■ Records provided ■
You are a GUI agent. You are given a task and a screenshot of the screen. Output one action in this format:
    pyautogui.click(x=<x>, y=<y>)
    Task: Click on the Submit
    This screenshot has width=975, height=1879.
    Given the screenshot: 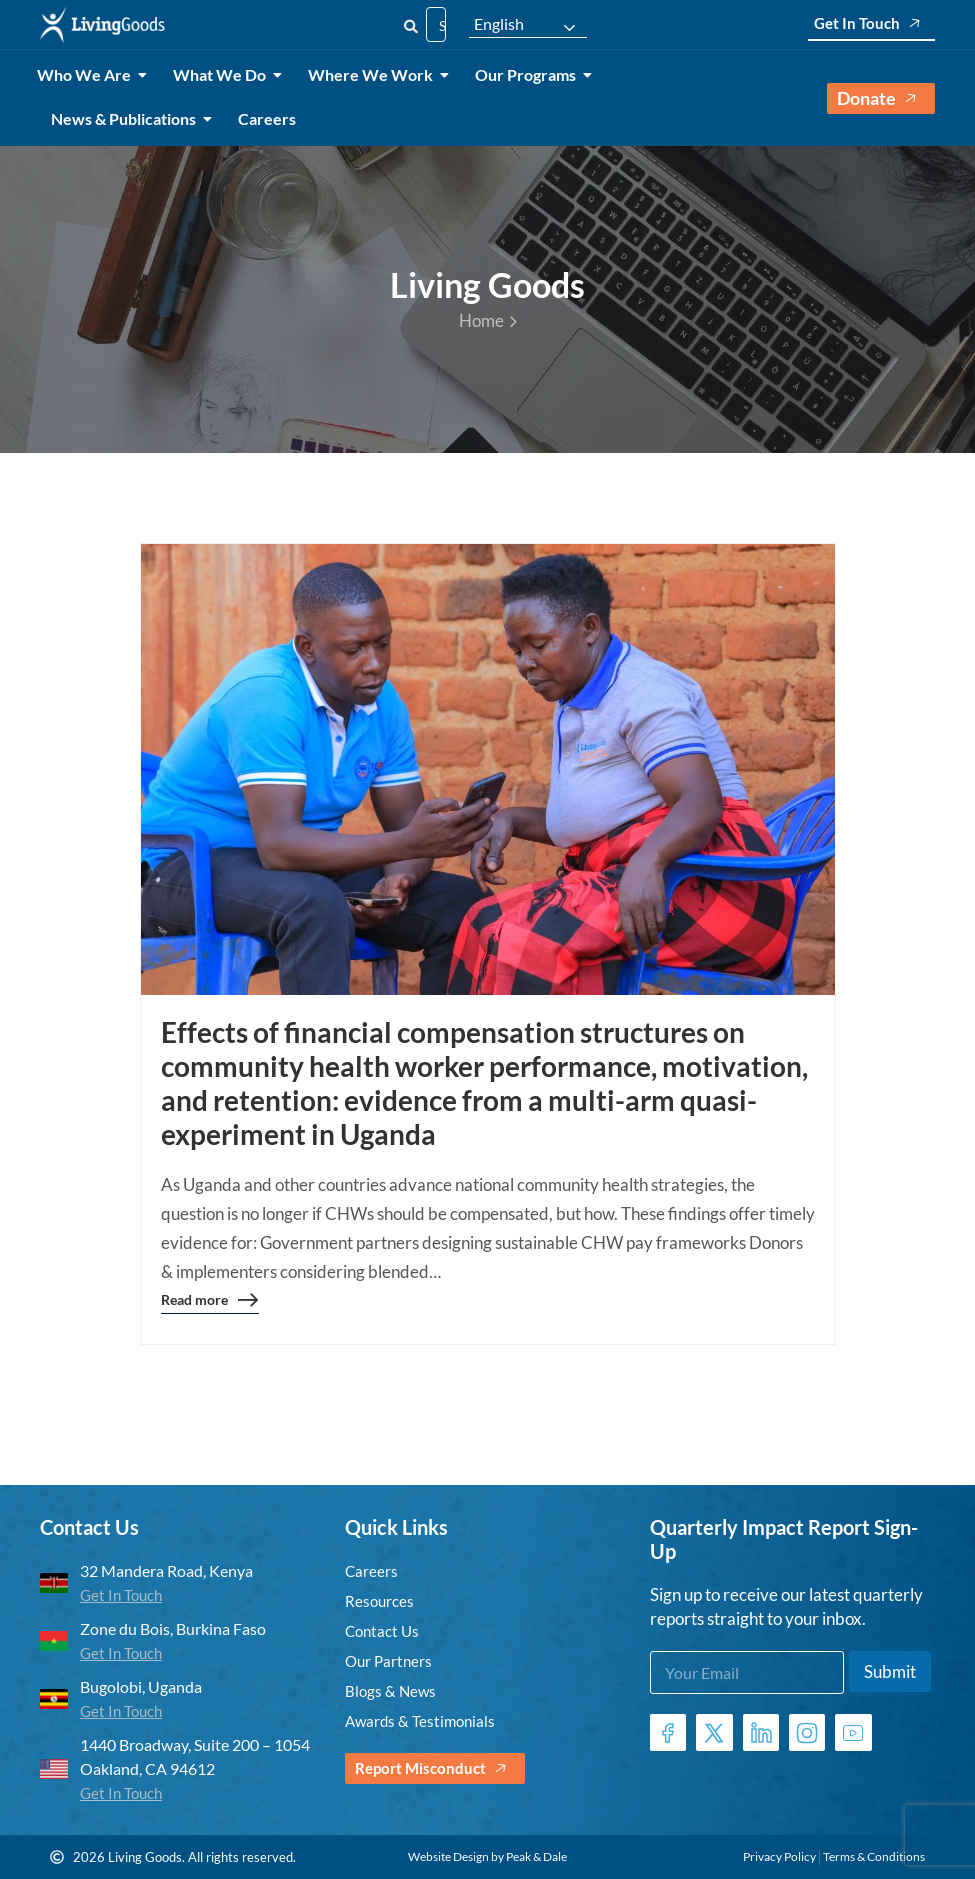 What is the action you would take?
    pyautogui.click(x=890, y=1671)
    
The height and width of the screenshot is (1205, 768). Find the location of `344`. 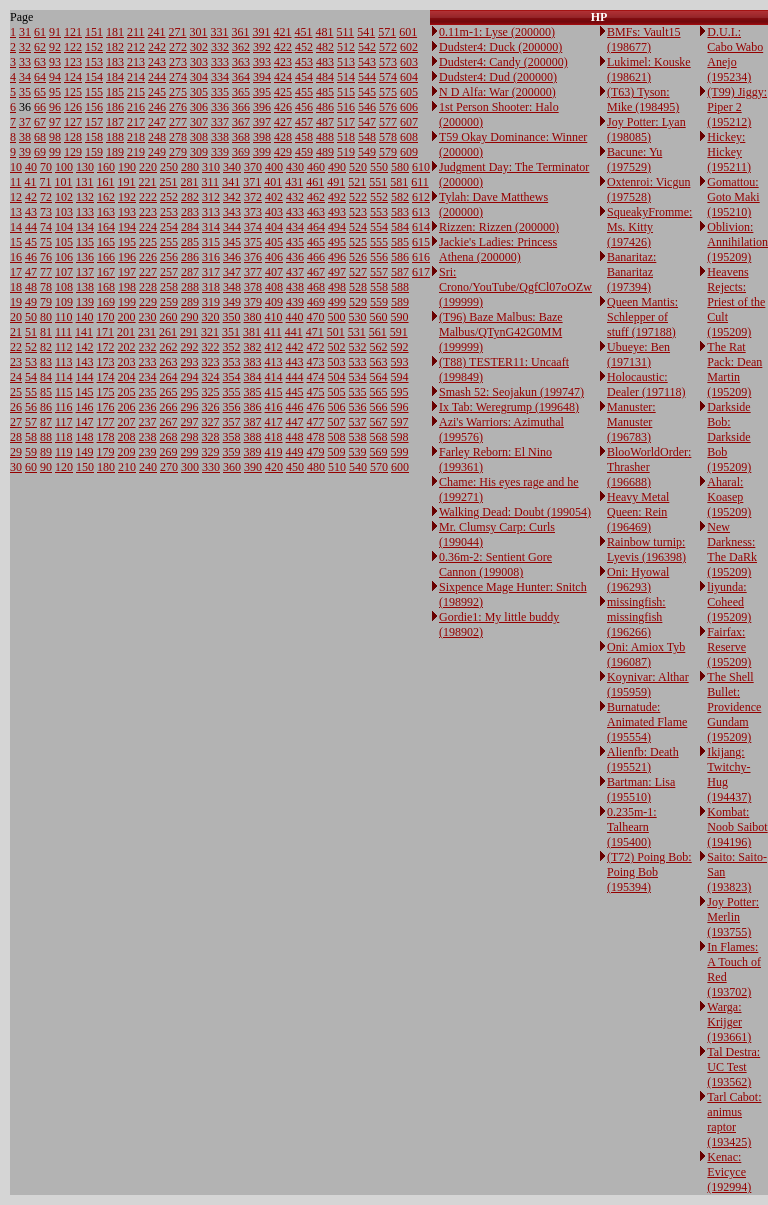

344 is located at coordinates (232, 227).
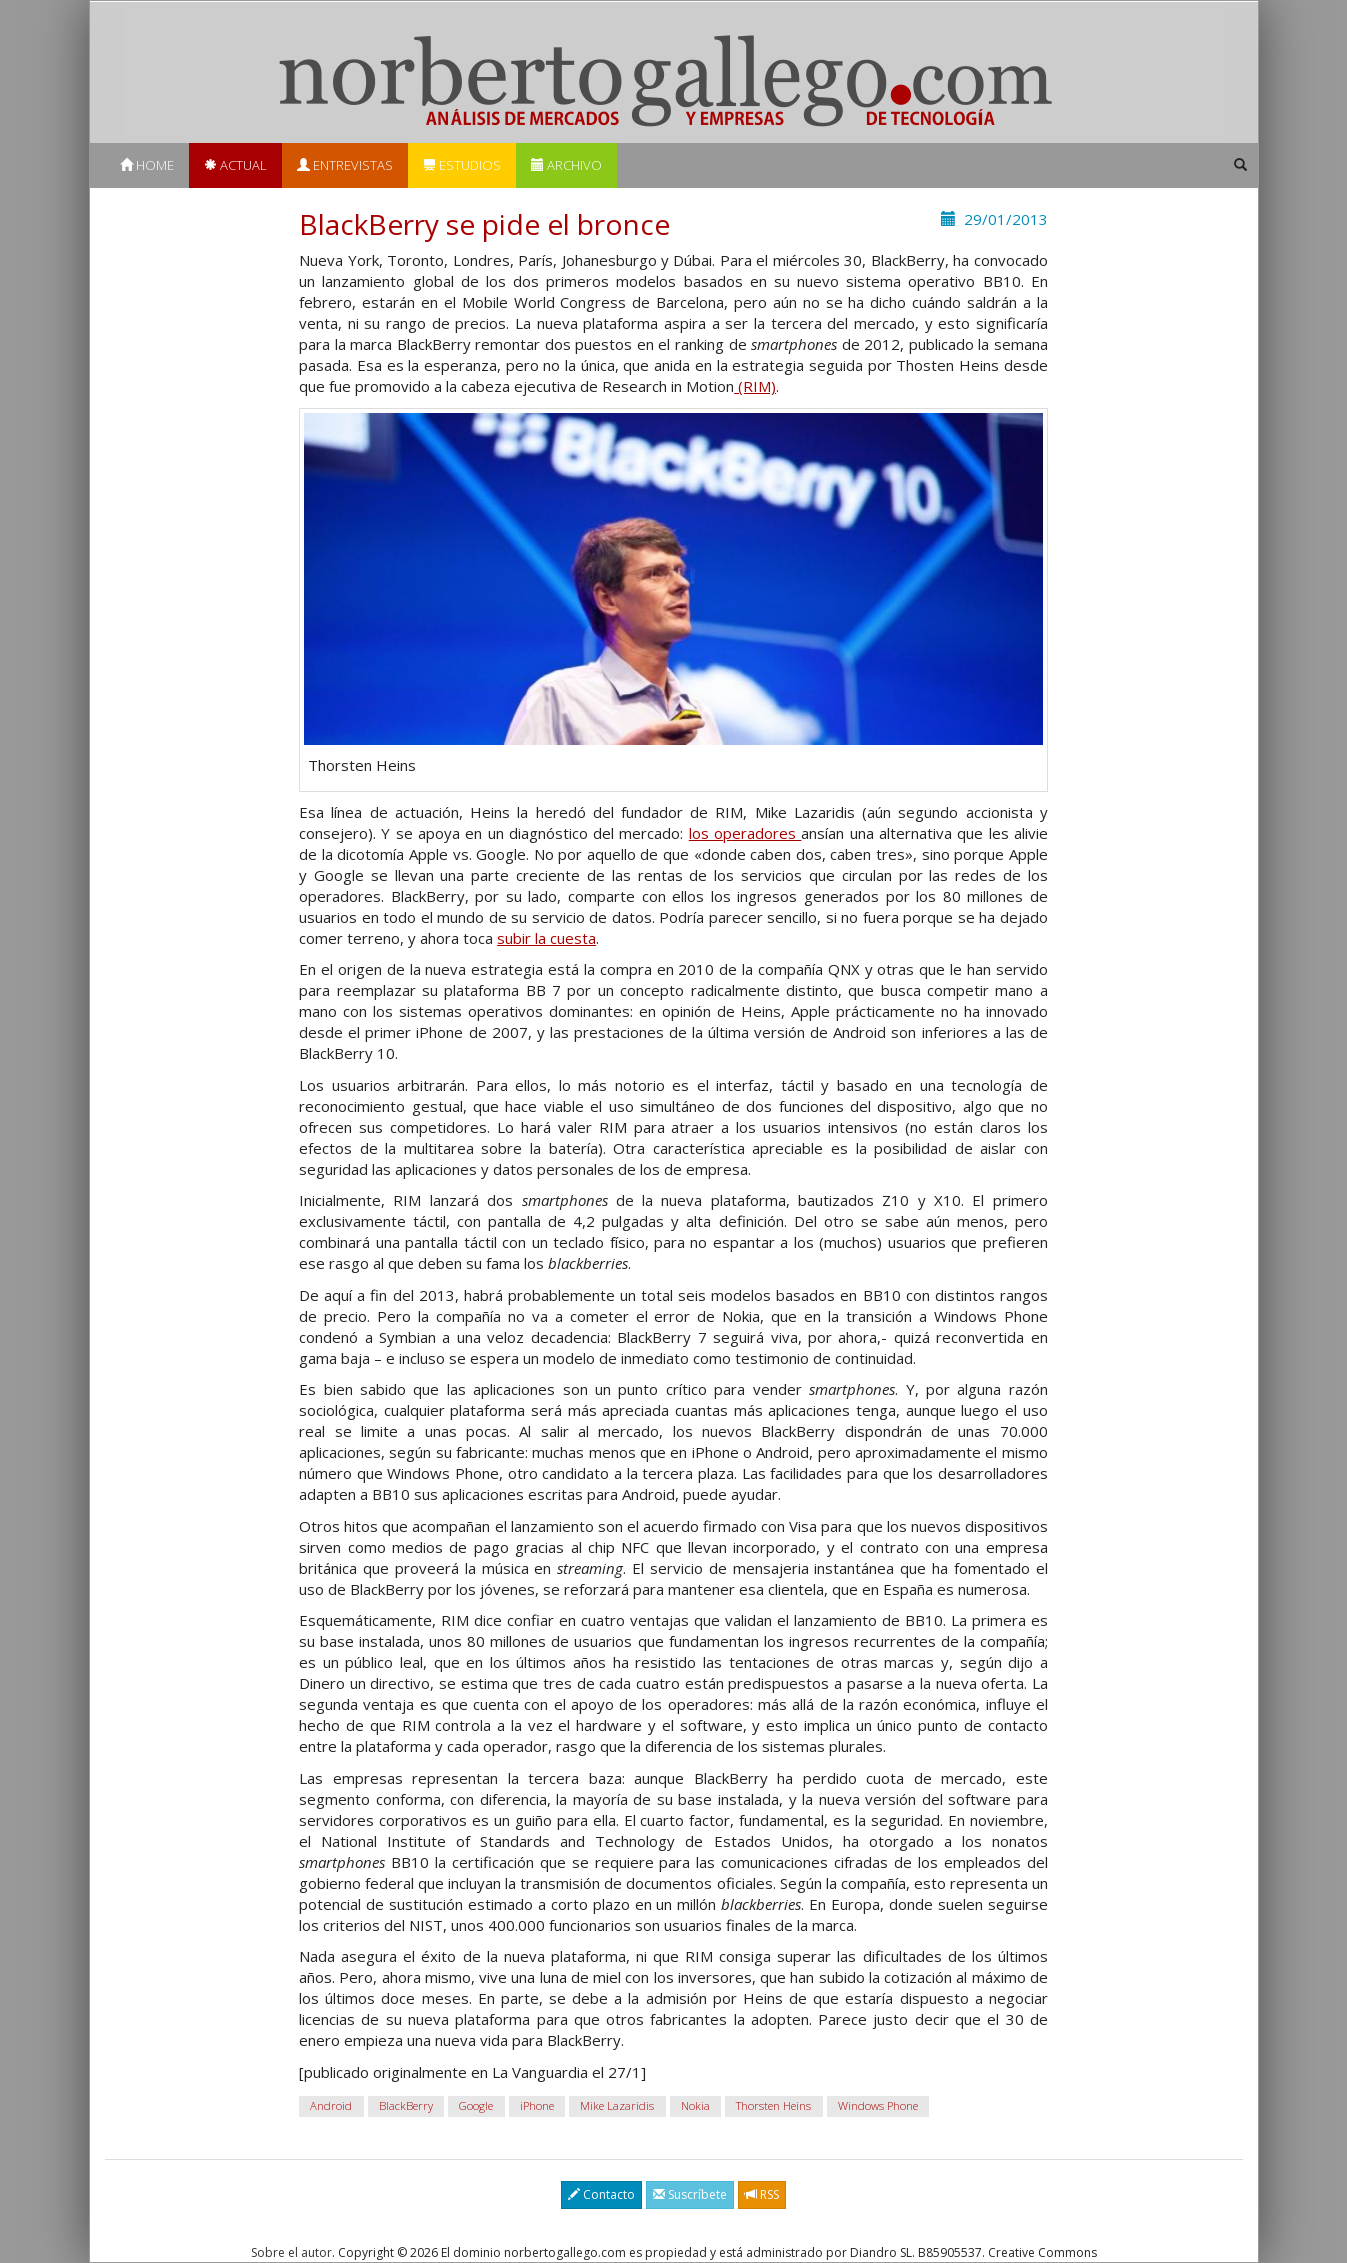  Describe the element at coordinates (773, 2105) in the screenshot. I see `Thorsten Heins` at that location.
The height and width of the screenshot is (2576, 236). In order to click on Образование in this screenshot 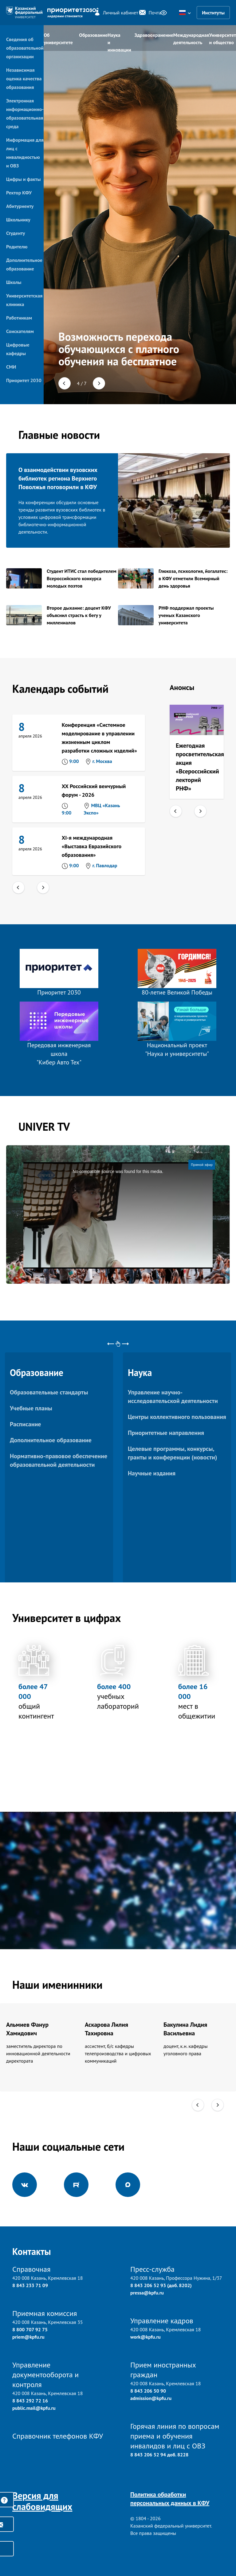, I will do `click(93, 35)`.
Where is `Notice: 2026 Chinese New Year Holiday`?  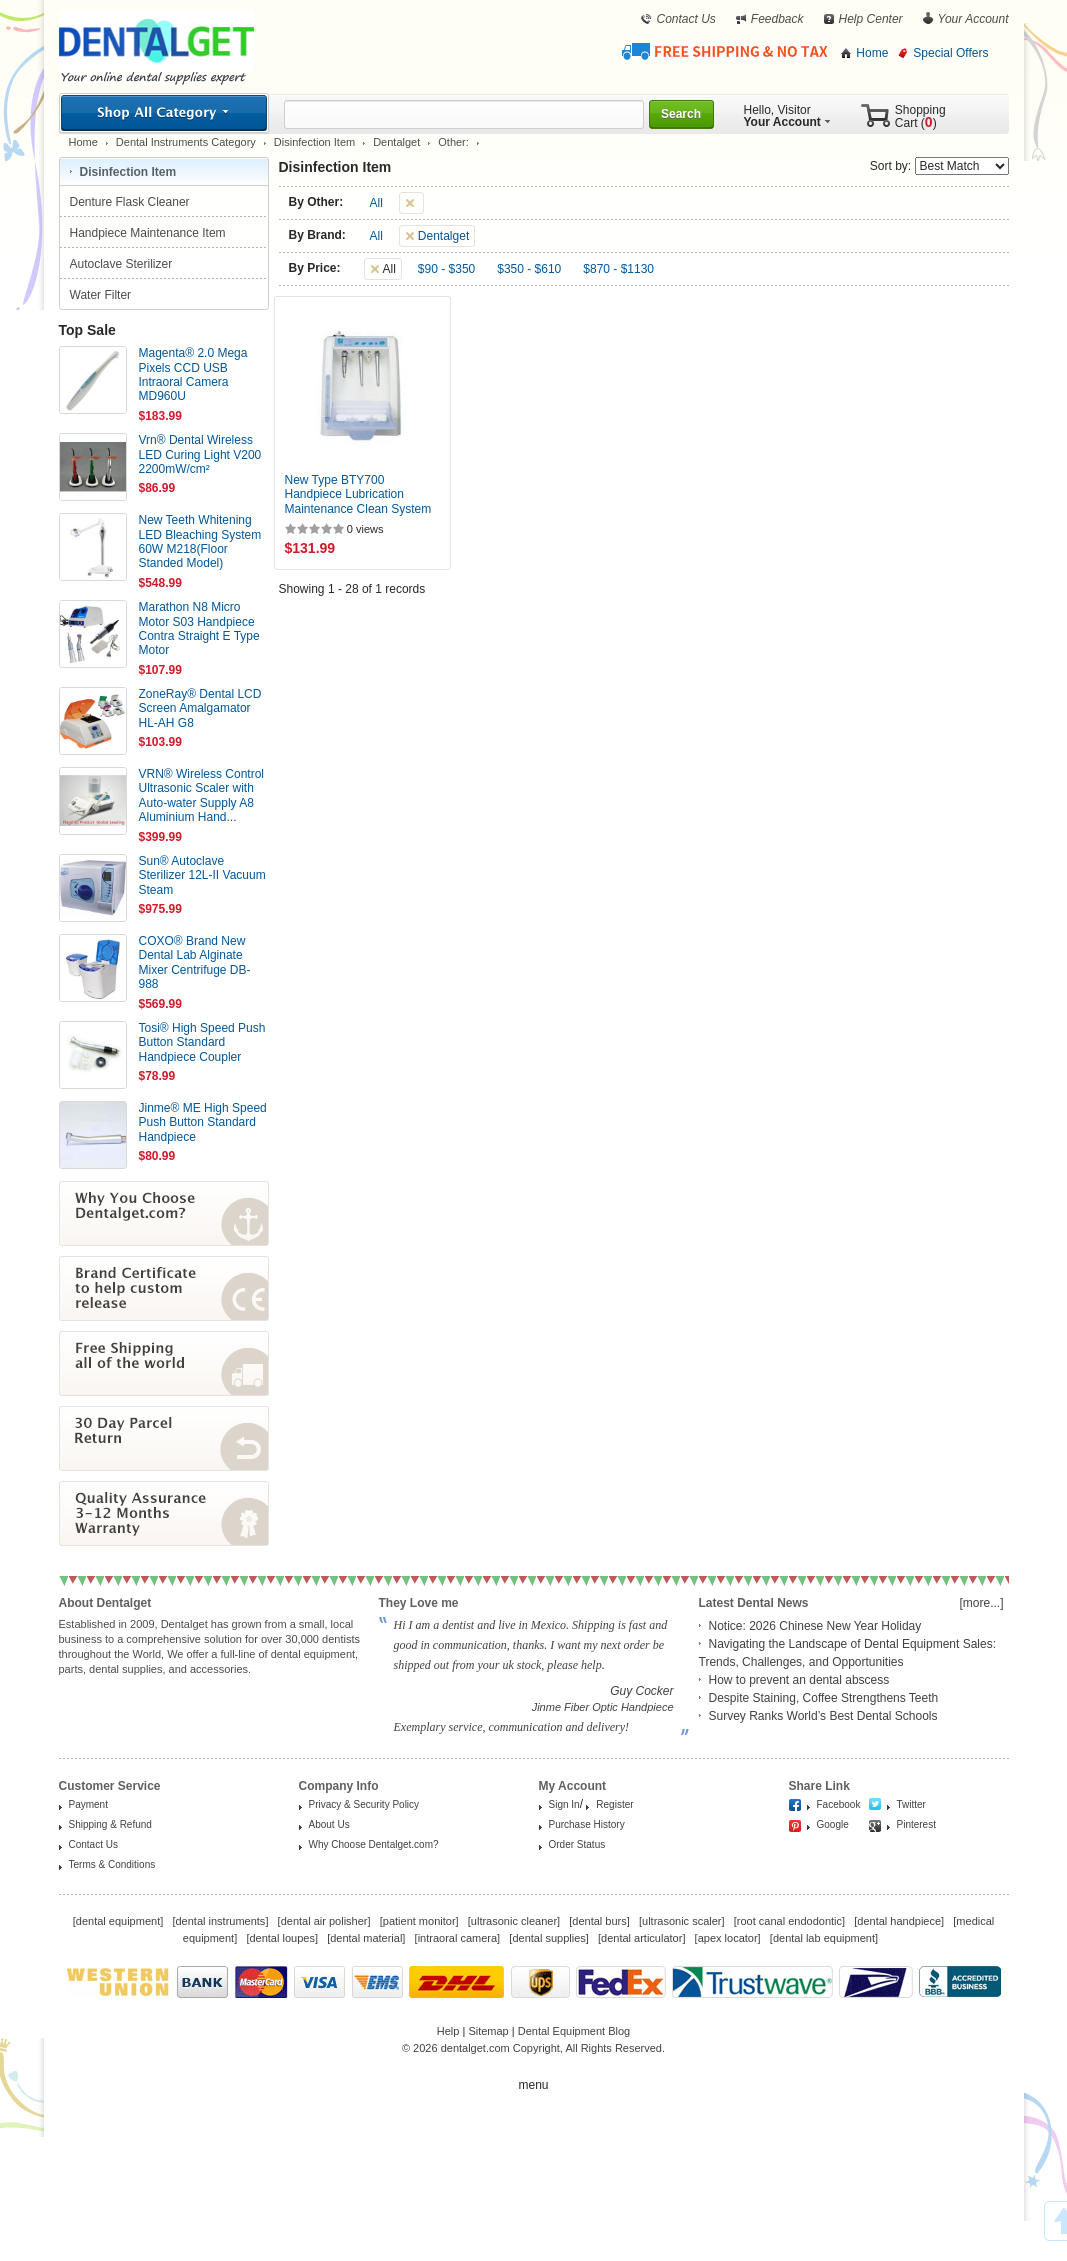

■ About this exercise ■
Starting with the first line of the entries, transcribe every line up to and including the one with "This screenshot has".

■ Exercise response ■
You are a GUI agent. You are given a task and a screenshot of the screen. Output one action in this format:
    pyautogui.click(x=<x>, y=<y>)
    Task: Click on the Submit
    This screenshot has width=975, height=1879.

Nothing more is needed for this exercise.